Samedi, 5 avril 2025-Le secteur médiatique de la République Démocratique du Congo, somme toute, est depuis confronté à plusieurs problèmes liés directement aux professionnels de médias et à l’outil de travail ; mais aussi à la gestion on ne peut plus opaque des finances par certains de leurs propriétaires et aux humeurs des hommes politiques. Cette problématique, à dire vrai, ne conduit nullement à l’excellence du travail que devrait fournir le journaliste en faveur notamment des auditeurs, des téléspectateurs, des lecteurs et des internautes.
Généralement, les professionnels des médias de la République Démocratique du Congo, de l’Est à l’Ouest et du Nord au Sud, ne vivent pas de leurs salaires ou encore de leurs primes ne leur permettant pas de nouer les deux bouts du mois. C’est grâce à leurs relations personnelles, parfois déshonorantes, qu’ils essaient tant soit peu de satisfaire aux besoins primordiaux de leurs foyers respectifs.
C’est ici qu’intervient bon gré mal gré un pourboire qui, en somme, n’en est pas un dans la mesure où il faut forcer la note pour être servi.
Alors que le code de déontologie du journaliste congolais stipule, en son article 7 : « Ne pas accepter un quelconque présent de la part des sources d’information, aucun avantage ou cadeau pour diffuser ou étouffer des informations, ni aucune gratification en raison de la publication, de la distorsion ou de la suppression d’une information ».
Il se fait malheureusement que faute d’un salaire décent dans certains médias et de l’inexistence de ceci, dans d’autres, cette disposition est foulée aux pieds jusqu’à ce jour par la grande majorité de journalistes.
A noter que le pourboire dont il est questio dans nos lignes, a pour nom, dans le jargon journalistique dans ce grand pays situé au cœur de l’Afrique, « coupage ».
En faisant marche en arrière dans le temps, ce système longtemps instauré et qui persiste encore, en dépit des efforts décuplés par les différentes structures des médias, ne valorise pas la profession du journaliste. Il dérive du nom d’un ancien gouverneur de province de l’époque qui, selon nos sources concordantes, répondait au nom de Kupa.
C’est après un reportage réalisé en son temps par des journalistes de la Voix du Zaïre, aujourd’hui Radio Télévision Nationale Congolaise (RTNC), que ce gouverneur de province remettra une somme d’argent aux reporters qui, contre toute attente, oublieront même leur « Nagra », un vieil et lourd outil de travail faisant aujourd’hui office d’un dictaphone.
Ce geste posé par ce haut cadre d’état était alors baptisé « coupage » ; un vocable tiré de son nom de famille qu’il fallait franciser pour devenir depuis des dizaines d’années « coupage ».

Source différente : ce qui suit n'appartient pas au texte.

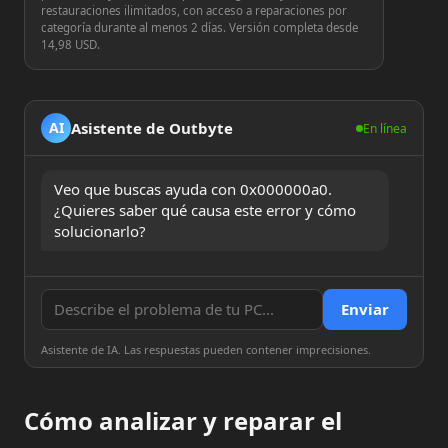
restauraciones ilimitados, con acceso a reparaciones por
categoría durante al menos 2 días. Versión completa desde
14,98 USD.
Asistente de Outbyte
AI
En línea
Veo que buscas ayuda con 0x000000a0. 
¿Quieres saber qué causa este error y cómo 
solucionarlo?
Enviar
Asistente de IA. Las respuestas pueden contener imprecisiones.
Cómo analizar y reparar el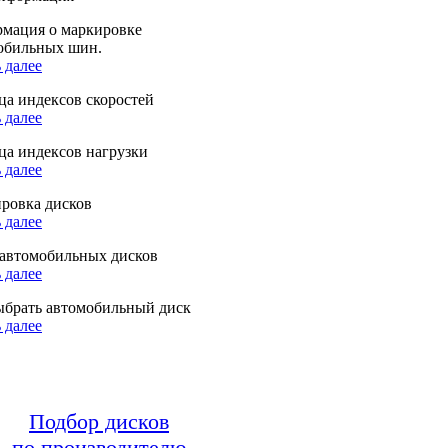
мация о маркировке
обильных шин.
 далее
ца индексов скоростей
 далее
ца индексов нагрузки
 далее
ровка дисков
 далее
автомобильных дисков
 далее
ыбрать автомобильный диск
 далее
Подбор дисков
по производителю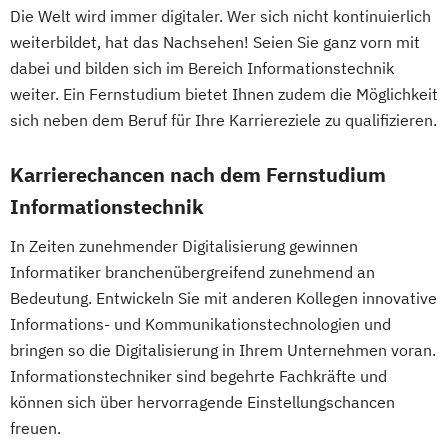
Soziologie - Zugänge zur
Mathematik für Studierende
Die Welt wird immer digitaler. Wer sich nicht kontinuierlich
Kindheitspädagogik für Erzieher:innen
Gegenwartsgesellschaft
wirtschaftswissenschaftlicher Fächer
weiterbildet, hat das Nachsehen! Seien Sie ganz vorn mit
Kommunikationsdesign
Volkswirtschaft
Wirtschaftsinformatik
Mechatronik
dabei und bilden sich im Bereich Informationstechnik
Kommunikationspsychologie
Wirtschaftswissenschaft
weiter. Ein Fernstudium bietet Ihnen zudem die Möglichkeit
Mechatronik (M. Eng.) 3 oder 4 Semester
Kultur- und Medienpädagogik
Wirtschaftswissenschaft für Ingenieur/-
sich neben dem Beruf für Ihre Karriereziele zu qualifizieren.
Mediengestaltung
Leitungshandeln in der Pädagogik
innen und Naturwissenschaftler/-innen
Medizintechnik (B. Eng.)/(B. Sc.)
Logistikmanagement
Logopädie
Karrierechancen nach dem Fernstudium
Nachhaltiges Design
MBA - Human Resource Management
Informationstechnik
Nationale und internationale Zertifizierung
(DE/EN)
und Produktkennzeichnung
In Zeiten zunehmender Digitalisierung gewinnen
MBA - New Work & Talent Management
New Venture Management
Informatiker branchenübergreifend zunehmend an
Management (DE/EN)
Marketing
Professional Software Engineering
Bedeutung. Entwickeln Sie mit anderen Kollegen innovative
Marketing und digitale Medien
Prozesssimulation in der
Informations- und Kommunikationstechnologien und
Marketingmanagement
Maschinenbau
Verfahrenstechnik
bringen so die Digitalisierung in Ihrem Unternehmen voran.
Master of Business Administration (DE/EN)
Regenerative Energietechnik
Informationstechniker sind begehrte Fachkräfte und
können sich über hervorragende Einstellungschancen
Technikfolgen­abschätzung
Mechatronik
freuen.
Technische Betriebswirtschaft
Mediation und Konfliktmanagement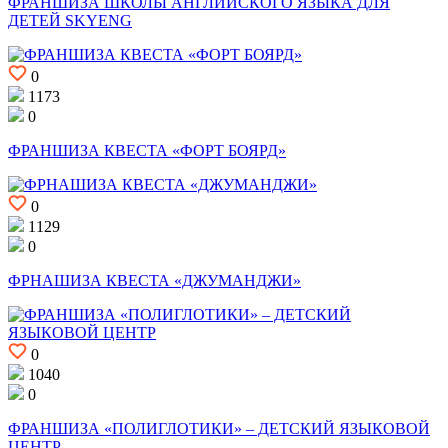
ФРАНШИЗА ШКОЛЫ АНГЛИЙСКОГО ЯЗЫКА ДЛЯ
ДЕТЕЙ SKYENG
0
1173
0
ФРАНШИЗА КВЕСТА «ФОРТ БОЯРД»
0
1129
0
ФРНАШИЗА КВЕСТА «ДЖУМАНДЖИ»
0
1040
0
ФРАНШИЗА «ПОЛИГЛОТИКИ» – ДЕТСКИЙ ЯЗЫКОВОЙ
ЦЕНТР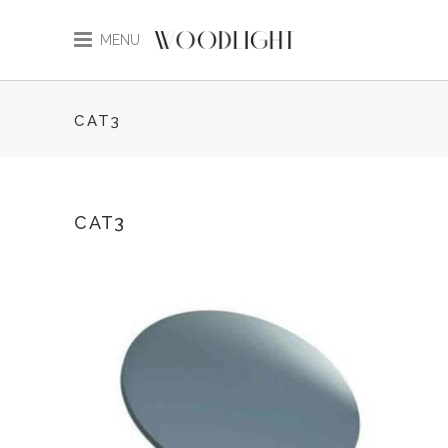
MENU
CAT3
CAT3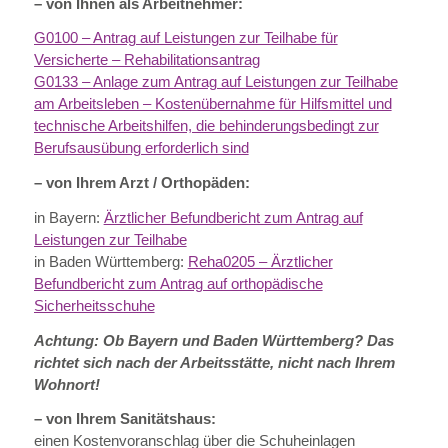
– von Ihnen als Arbeitnehmer:
G0100 – Antrag auf Leistungen zur Teilhabe für
Versicherte – Rehabilitationsantrag
G0133 – Anlage zum Antrag auf Leistungen zur Teilhabe
am Arbeitsleben – Kostenübernahme für Hilfsmittel und
technische Arbeitshilfen, die behinderungsbedingt zur
Berufsausübung erforderlich sind
– von Ihrem Arzt / Orthopäden:
in Bayern:
Ärztlicher Befundbericht zum Antrag auf
Leistungen zur Teilhabe
in Baden Württemberg:
Reha0205 – Ärztlicher
Befundbericht zum Antrag auf orthopädische
Sicherheitsschuhe
Achtung: Ob Bayern und Baden Württemberg? Das
richtet sich nach der Arbeitsstätte, nicht nach Ihrem
Wohnort!
– von Ihrem Sanitätshaus:
einen Kostenvoranschlag über die Schuheinlagen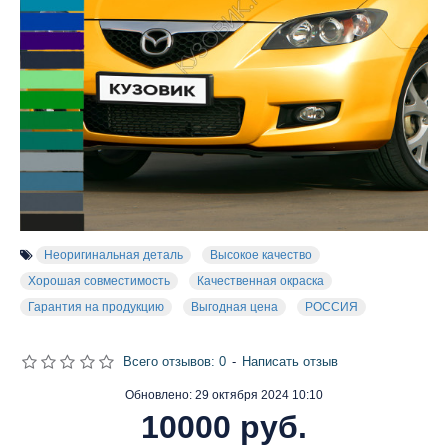
Неоригинальная деталь
Высокое качество
Хорошая совместимость
Качественная окраска
Гарантия на продукцию
Выгодная цена
РОССИЯ
Всего отзывов: 0
-
Написать отзыв
Обновлено:
29 октября 2024 10:10
10000 руб.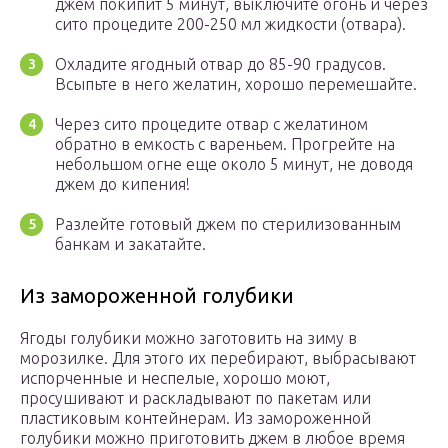
джем покипит 5 минут, выключите огонь и через
сито процедите 200-250 мл жидкости (отвара).
Охладите ягодный отвар до 85-90 градусов.
Всыпьте в него желатин, хорошо перемешайте.
Через сито процедите отвар с желатином
обратно в емкость с вареньем. Прогрейте на
небольшом огне еще около 5 минут, не доводя
джем до кипения!
Разлейте готовый джем по стерилизованным
банкам и закатайте.
Из замороженной голубики
Ягоды голубики можно заготовить на зиму в
морозилке. Для этого их перебирают, выбрасывают
испорченные и неспелые, хорошо моют,
просушивают и раскладывают по пакетам или
пластиковым контейнерам. Из замороженной
голубики можно приготовить джем в любое время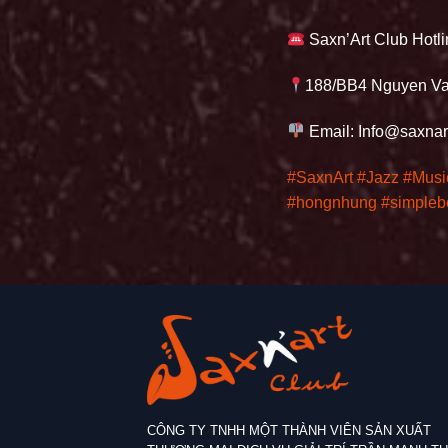
Saxn’Art Club Hotl
188/BB4 Nguyen Va
Email: Info@saxnar
#SaxnArt
#Jazz
#Musi
#hongnhung
#simpleb
CÔNG TY TNHH MỘT THÀNH VIÊN SẢN XUẤT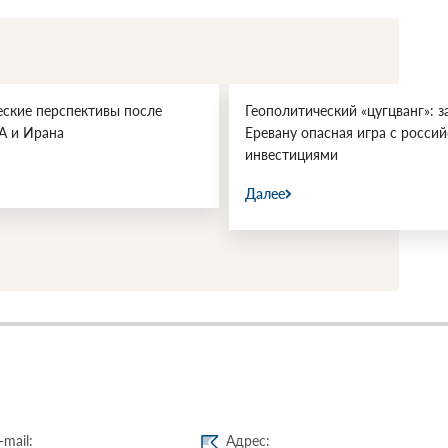
еские перспективы после
Геополитический «цугцванг»: з
А и Ирана
Еревану опасная игра с росси
инвестициями
Далее
-mail:
Адрес: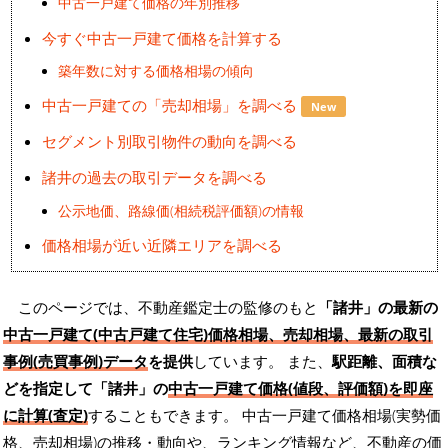
中古一戸建て価格の年別推移
今すぐ中古一戸建て価格を計算する
築年数に対する価格相場の傾向
中古一戸建ての「売却相場」を調べる
New
セグメント別取引物件の動向を調べる
諸井の過去の取引データを調べる
公示地価、路線価(相続税評価額)の情報
価格相場が近い近隣エリアを調べる
このページでは、不動産鑑定士の監修のもと
「諸井」の最新の
中古一戸建て(中古戸建て住宅)価格相場、売却相場、最新の取引
事例(売買事例)データ
を提供
しています。 また、
駅距離、面積な
どを指定して「諸井」の
中古一戸建て価格(値段、評価額)を即座
に計算(査定)
することもできます。 中古一戸建て価格相場(実勢価
格、売却相場)の推移・動向や、ランキング情報など、不動産の価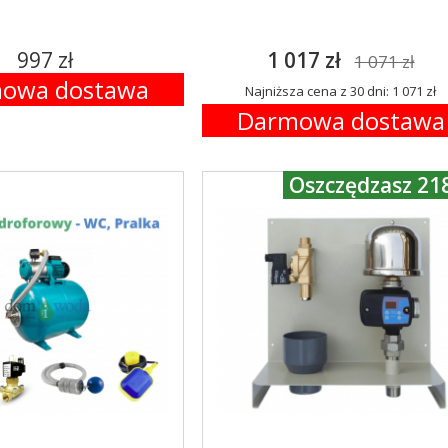
997 zł
1 017 zł
1 071 zł
owa dostawa
Najniższa cena z 30 dni: 1 071 zł
Darmowa dostawa
Oszczędzasz 218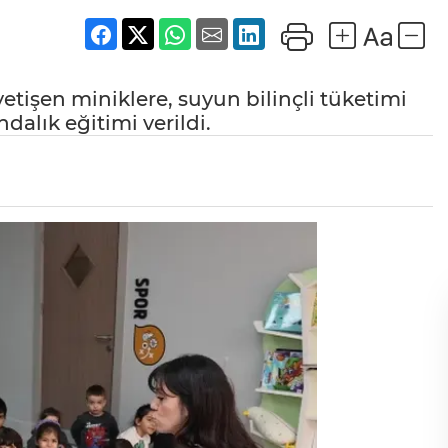
etişen miniklere, suyun bilinçli tüketimi
dalık eğitimi verildi.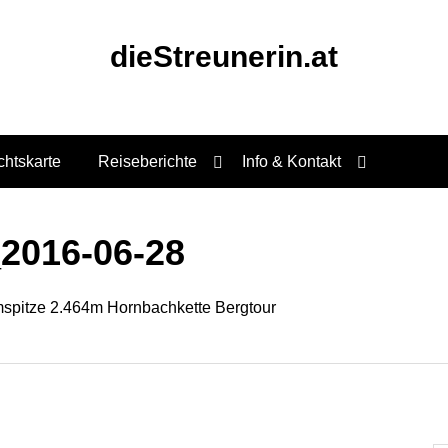
dieStreunerin.at
chtskarte
Reiseberichte
Info & Kontakt
2016-06-28
spitze 2.464m Hornbachkette Bergtour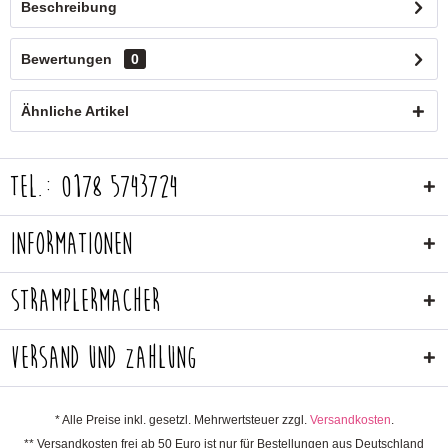
Beschreibung
Bewertungen
0
Ähnliche Artikel
Tel.: 0178 5743724
Informationen
Stramplermacher
Versand und Zahlung
* Alle Preise inkl. gesetzl. Mehrwertsteuer zzgl.
Versandkosten
.
** Versandkosten frei ab 50 Euro ist nur für Bestellungen aus Deutschland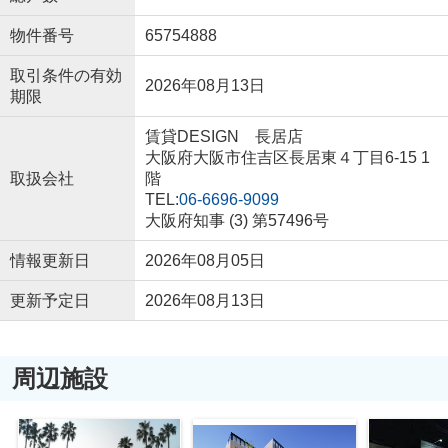
物件番号
65754888
取引条件の有効
2026年08月13日
期限
賃貸DESIGN 長居店
大阪府大阪市住吉区長居東４丁目6-15 1
取扱会社
階
TEL:
06-6696-9099
大阪府知事 (3) 第57496号
情報更新日
2026年08月05日
更新予定日
2026年08月13日
周辺施設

Comme on peut le remarquer, cette intervention financière donnée aux professionnels de médias par ce gouverneur, a donc démontré noir sur blanc que les chevaliers de micro et de la plume sont mal payés, les uns, et sous payés, les autres.
Par conséquent, ils considèrent ce « coupage » comme étant un supplément à leurs minables salaires, primes et frais de transport qui ne respectent aucune ligne relative au Code de travail en vigueur en RD. Congo.
Ce phénomène qui gangrène depuis des lustres la profession de journaliste est en effet de beaucoup à la base non seulement du cloisonnement des professionnels de médias dans la liberté d’expression vis-à-vis de leurs donateurs respectifs ; mais aussi et surtout des dérapages et autres bavures tant décriés.
Tout compte fait, cette pratique ayant pris des proportions très inquiétantes, d’une part, et ayant des racines dans l’exercice de la profession de la presse, doit être éradiquée à tout prix pour enfin donner de la valeur à ce métier à la fois noble et ingrat. Et pour y parvenir, pensent de nombreux observateurs, une seule thérapeutique de choc suffit. C’est celle d’améliorer tout simplement les conditions de vie des professionnels de médias tant officiels que privés. Etant donné que tous exercent les mêmes fonctions.
Un combat que doit mener, à notre humble avis, le ministère en charge de la communication et des médias et ce, avec l’appui des décideurs et des organismes nationaux et internationaux ayant le secteur médiatique dans leurs attributions.
Car, l’éradication de ce phénomène nécessite une certaine dose de conscience de la part des décideurs au vu de son caractère avilissant, ainsi que des actions de renforcement des capacités des promoteurs des entreprises de presse et des professionnels de médias devant demeurer ensemble soudés en vue de stopper nette l’ampleur longtemps prise par ce phénomène érigé en mode d’agir du journaliste congolais.